O jovem empreendedor explica que o trabalho de restauração deve ocorrer aos poucos, uma vez que para isso são necessários investimentos que ultrapassam sua capacidade financeira no momento. Inclusive ele destaca que apoios e parcerias são bem vindos.
Atualmente o local está aberto a visitações e fotografias. No Facebook a página “O velho casarão” é o canal para que as imagens sejam compartilhadas e o local divulgado. O casarão fica a cerca de 40 km da cidade de Camaquã e 17 km da sede municipal de Cerro Grande do Sul.
Os fundadores
Por volta do ano de 1900, quando os primeiros colonizadores, principalmente pomeranos e alemães, chegaram à Bandeirinha, aquela região era coberta de mata nativa. Para se estabelecerem no local e cultivar a terra estas famílias tiveram que abrir picada a foice e a machado.

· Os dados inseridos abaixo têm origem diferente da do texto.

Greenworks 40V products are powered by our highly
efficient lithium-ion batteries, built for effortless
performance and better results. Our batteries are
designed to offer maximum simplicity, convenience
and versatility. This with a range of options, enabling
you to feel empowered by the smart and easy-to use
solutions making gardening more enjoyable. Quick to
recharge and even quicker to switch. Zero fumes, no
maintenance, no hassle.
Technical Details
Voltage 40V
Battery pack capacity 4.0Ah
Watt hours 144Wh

Entre os que chegaram em busca de um novo lugar para morar, plantar e constituir família estava o casal (pomerano) Carlos João G. Peter e Berta Beling Peter. Foram eles que construíram o casarão e os demais estabelecimentos ao seu entorno. Eles chegaram na região com um grupo de colonizadores oriundo de São Lourenço do Sul. Tiveram quatro filhos: Reinoldo, Ilda, Carlos Germano e Erna.
A redação do Portal ClicR localizou e conversou com uma das descendentes dos fundadores do casarão. Nilse Osterberg, 64 anos, filha de Erna Augusta Berta Osterberg e Hugo Osterberg, é neta materna de Carlos e Berta. Atualmente ela mora próximo à sede municipal de Cerro Grande do Sul, mas viveu parte de sua infância próximo ao casarão com seus pais, em Bandeirinha, e frequentemente visitava os avós.

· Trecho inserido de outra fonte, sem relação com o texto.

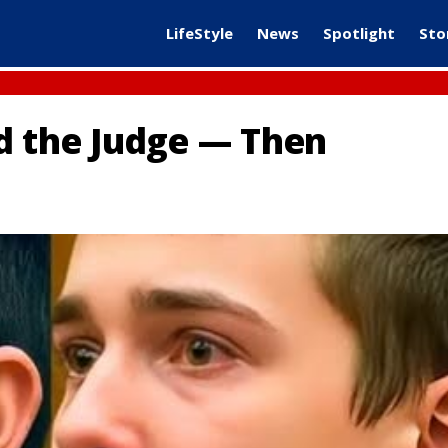
LifeStyle
News
Spotlight
Sto
d the Judge — Then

Nilse conta que vivenciou parte da vida simples e difícil dos pais, tios e avós no casarão. Recorda de quando subia ao segundo piso do setor comercial pra ver o milho descendo pela moega ou quando ficava observando os trabalhadores da serraria acionar as máquinas por alavancas.
Seu tio Reinoldo Peter foi o último descendente da família que tocou os negócios por alguns anos. Ele faleceu aos 65 anos, em 02/01/1988, vítima de um acidente elétrico.
O acidente
A energia elétrica na propriedade também era gerada pela força da roda d’água que acionava um dínamo. Já na década 1980 as redes de energia chegaram naquela comunidade e o sistema na propriedade foi substituído. Contudo algumas instalações antigas nas construções foram mantidas e a falta de costume de Reinoldo com a rede de 220 Volts, aliado ao trabalho com os pés na água, lhe tiraram a vida fatidicamente.
Matéria ajustada às 22h de 03/10/22.